In the retrospective, observational cohort study, administrative healthcare databases from 2 California Vaccine Safety Datalink sites were used to identify 123,494 women who had singleton pregnancies ending in a live birth between January 1, 2010 and November 15, 2012. Of them, 26,229 (21%) received Tdap during pregnancy. Cox regression was used for preterm delivery, while Poisson regression was used for the risks of small-for-gestational age (SGA), hypertensive disorders of pregnancy, and chorioamnionitis.

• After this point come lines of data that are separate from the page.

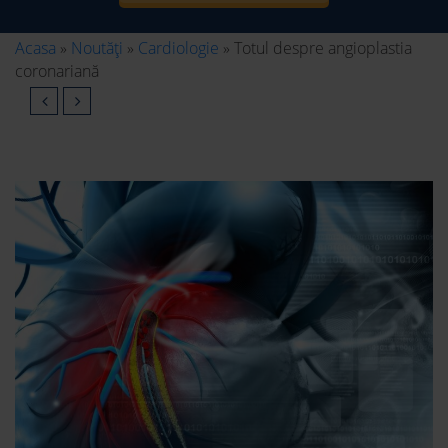
Acasa
»
Noutăți
»
Cardiologie
»
Totul despre angioplastia
coronariană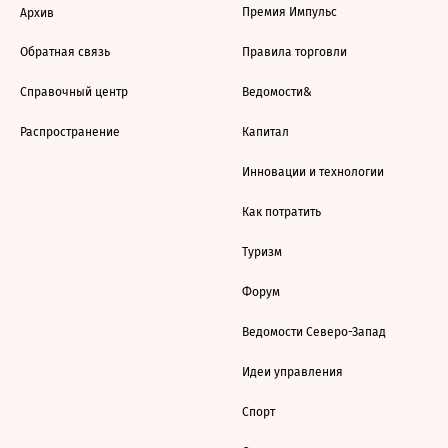
Премия Импульс
Архив
Обратная связь
Правила торговли
Справочный центр
Ведомости&
Распространение
Капитал
Инновации и технологии
Как потратить
Туризм
Форум
Ведомости Северо-Запад
Идеи управления
Спорт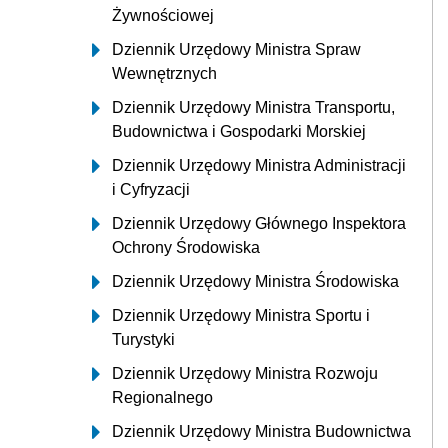
Żywnościowej
Dziennik Urzędowy Ministra Spraw
Wewnętrznych
Dziennik Urzędowy Ministra Transportu,
Budownictwa i Gospodarki Morskiej
Dziennik Urzędowy Ministra Administracji
i Cyfryzacji
Dziennik Urzędowy Głównego Inspektora
Ochrony Środowiska
Dziennik Urzędowy Ministra Środowiska
Dziennik Urzędowy Ministra Sportu i
Turystyki
Dziennik Urzędowy Ministra Rozwoju
Regionalnego
Dziennik Urzędowy Ministra Budownictwa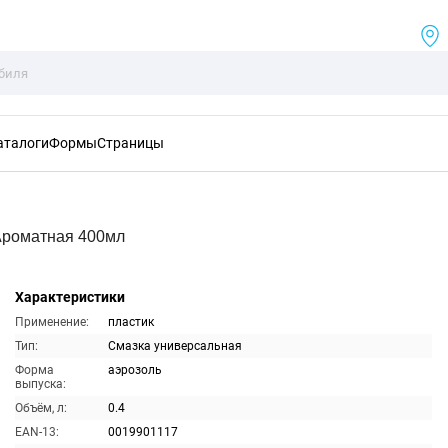
аталоги
Формы
Страницы
Ароматная 400мл
Характеристики
Применение:
пластик
Тип:
Смазка универсальная
Форма
аэрозоль
выпуска:
Объём, л:
0.4
EAN-13:
0019901117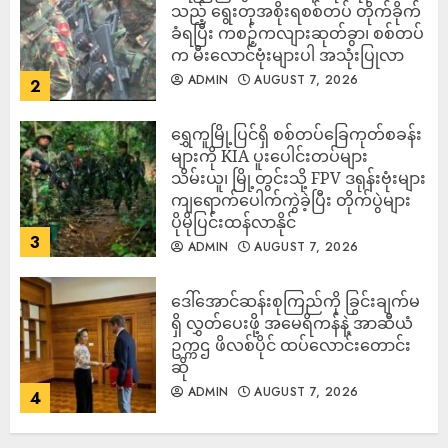
သည့် ရွေးတုအစိုးရစစ်တပ် တိုက်ခိုက်
ခံရပြီး ကစဉ့်ကလျားဆုတ်ခွာ၊ စစ်တပ်
က မီးလောင်ဗုံးများပါ အသုံးပြုလာ
ADMIN
AUGUST 7, 2026
2
‎ရွှေကူမြို့ပြင်ရှိ စစ်တပ်ခြေကုတ်စခန်း
များကို KIA ပူးပေါင်းတပ်များ
သိမ်းယူ၊ မြို့တွင်းသို့ FPV ဒရုန်းဗုံးများ
ကျရောက်ပေါက်ကွဲခဲ့ပြီး တိုက်ပွဲများ
ပိုမိုပြင်းထန်လာနိုင်
3
ADMIN
AUGUST 7, 2026
ဒေါ်အောင်ဆန်းစုကြည်ကို ခြွင်းချက်မ
ရှိ လွှတ်ပေးဖို့ အမေရိကန်နဲ့ အာဆီယံ
ဥက္ကဌ ဖိလစ်ပိုင် ထပ်လောင်းတောင်း
ဆို
ADMIN
AUGUST 7, 2026
4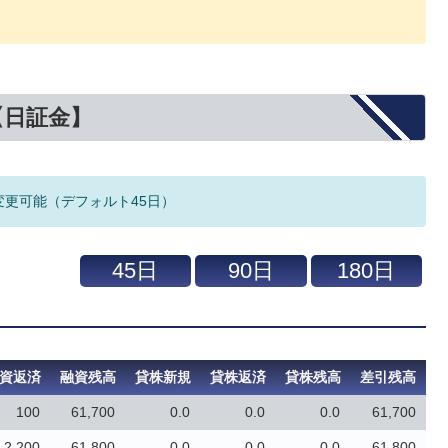
【日証金】
変更可能（デフォルト45日）
資返済
融資残高
貸株新規
貸株返済
貸株残高
差引残高
100
61,700
0.0
0.0
0.0
61,700
2,200
61,800
0.0
0.0
0.0
61,800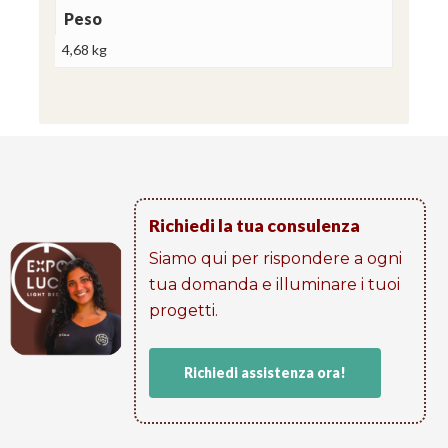
Peso
4,68 kg
Richiedi la tua consulenza
Siamo qui per rispondere a ogni
tua domanda e illuminare i tuoi
progetti​.
Richiedi assistenza ora!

Overall, Tdap vaccination was not associated with increased risk of adverse birth outcomes. Incidence of preterm term delivery was 6.3% in vaccinated women and 7.8% in unvaccinated women (adjusted relative risk [RR], 1.03; 95% confidence index [CI], 0.97-1.09). Of the vaccinated women, 8.4% had SGA births, versus 8.3% of those who were unvaccinated (adjusted RR, 1.00; 95% CI, 0.96-1.06). Chorioamnionitis was diagnosed in 6.1% of vaccinated women and 5.5% of unvaccinated women (adjusted RR, 1.19; 95% CI, 1.13-1.26). In addition, administration of Tdap before 20 weeks’ gestation was not associated with development of a hypertensive disorder of pregnancy (adjusted RR, 1.09; 95% CI, 0.99-1.20).

ACOG: PROM: What have we learned since 2007?

The researchers concluded that women who received Tdap vaccination while pregnant did not have an increased risk of preterm birth, hypertensive disorder in pregnancy, or SGA birth. There was, however, a small but statistically significant risk of chorioamnionitis.